We’ve been down this road before, figuratively, and more to the point, literally. Both the subject and the road are deteriorating.
It’s called a National Scenic Byway now, the entrance to which is marked by a $10,000 granite stone and turnoff bearing that designation. The byway begins at the Taunton River Bridge between Hancock and Sullivan and wends its way Down East until it breaks off south into Gouldsboro and Winter Harbor via Route 186.
It also leads motorists into the Schoodic section of Acadia National Park, where park officials appear delighted that the Scenic Byway promoters and planners have secured more than $1 million in federal funds to complete kiosks, bikeways, visitor information centers and scenic lookouts.

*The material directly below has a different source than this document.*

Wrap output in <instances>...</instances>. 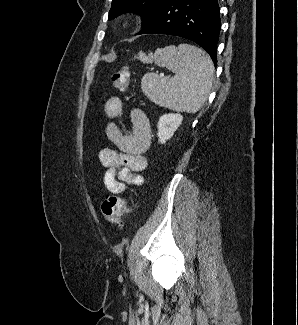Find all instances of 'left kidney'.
Wrapping results in <instances>:
<instances>
[{"mask_svg":"<svg viewBox=\"0 0 298 325\" xmlns=\"http://www.w3.org/2000/svg\"><path fill=\"white\" fill-rule=\"evenodd\" d=\"M182 120L183 116L182 114H178V112H167V114H162V116H160L157 124V134L160 144H164L168 138L173 136Z\"/></svg>","mask_w":298,"mask_h":325,"instance_id":"5707ae66","label":"left kidney"}]
</instances>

All that is lacking in this attractive vision is the road itself, and that’s where the state of Maine comes into the scenario. In many sections of Route 1 or Route 186, the roadway is hardly a highly touted byway but more like a reality from “Tobacco Road.”

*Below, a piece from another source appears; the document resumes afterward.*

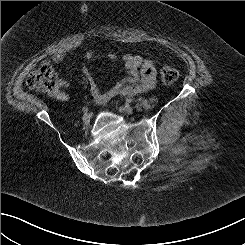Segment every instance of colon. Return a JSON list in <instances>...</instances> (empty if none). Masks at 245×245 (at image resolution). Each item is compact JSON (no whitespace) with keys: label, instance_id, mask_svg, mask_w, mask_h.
Here are the masks:
<instances>
[{"label":"colon","instance_id":"5ec220e1","mask_svg":"<svg viewBox=\"0 0 245 245\" xmlns=\"http://www.w3.org/2000/svg\"><path fill=\"white\" fill-rule=\"evenodd\" d=\"M178 71L172 67H164L160 72L161 81L165 85H172L178 79ZM27 86L40 93L49 96H58L57 77L50 64H42L38 69L31 72L26 79Z\"/></svg>","mask_w":245,"mask_h":245}]
</instances>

Maine Department of Transportation folks have promised for several years to reconstruct the stretch of Route 1 from the Taunton bridge to Sumner Memorial High School. We may even see that happen before the shocks on our vehicles wear out, the tires blow out, and the wheel alignments throw out.
We may live to see guardrails where coastal waters lap the road; we may even witness the appearance of road shoulders and the disappearance of hazardous potholes. For now, though, the completion of the project seems doubtful as the ebbing and flowing of state highway funding seems to flow in southern Maine and ebb in the Down East region.
Case in point: Route 186 has won partial funding but not nearly enough to get the job done. In a piece-meal approach, the MDOT plans are to rebuild whatever is left of “a road” through South Gouldsboro but somehow yanked the funding for the West Gouldsboro section.
This has caused a stir around these parts where residents are being asked to lobby for restoration of funding by writing everyone from Gov. John Baldacci to MDOT Commissioner David Cole, from state Rep. Earl Bierman to state Sen. Dennis Damon.
Perhaps the pressure is paying off. At least, crews were out last week patching more holes in the battered roadway, slapping tar where frost heaves have split the pavement and repairing ditches washed away by heavy rains.
But we can’t help but wonder if Commissioner Cole has traveled our National Scenic Byway. We know Willie Nelson hasn’t or he would never have sung, “Road again; just can’t wait to get on the road again.”
While the state is bragging about its new electronic toll collection system along the Maine Turnpike, motorists around here aren’t asking for an E-Z Pass to speed our way through tollbooths.
We just want an easy pass to and from home.